__What to work on__. Go through the data and copy each line that holds "الجديدة".

(Transcribed page contents)
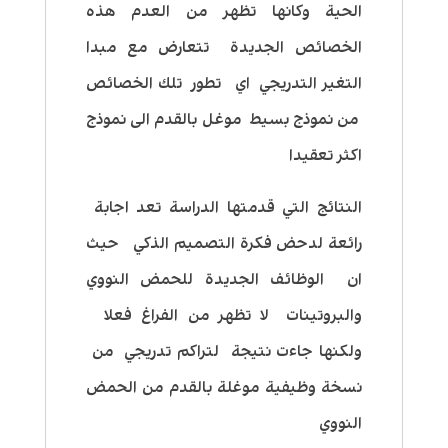
الحية وكانها تظهر من العدم هذه
الخصائص الجديدة تتعارض مع مبدا
التغير التدريجي اي تطور تلك الخصائص
من نموذج بسيط موغل بالقدم الى نموذج
اكثر تعقيدا
النتائج التي قدمتها الدراسة تعد اجابة
رائعة لدحض فكرة التصميم الذكي حيث
ان الوظائف الجديدة للحمض النووي
والبروتينات لا تظهر من الفراغ فعلا
ولكنها جاءت نتيجة لتراكم تدريجي من
نسخة وظيفية موغلة بالقدم من الحمض
النووي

__Response to the exercise__.
الخصائص الجديدة تتعارض مع مبدا
ان الوظائف الجديدة للحمض النووي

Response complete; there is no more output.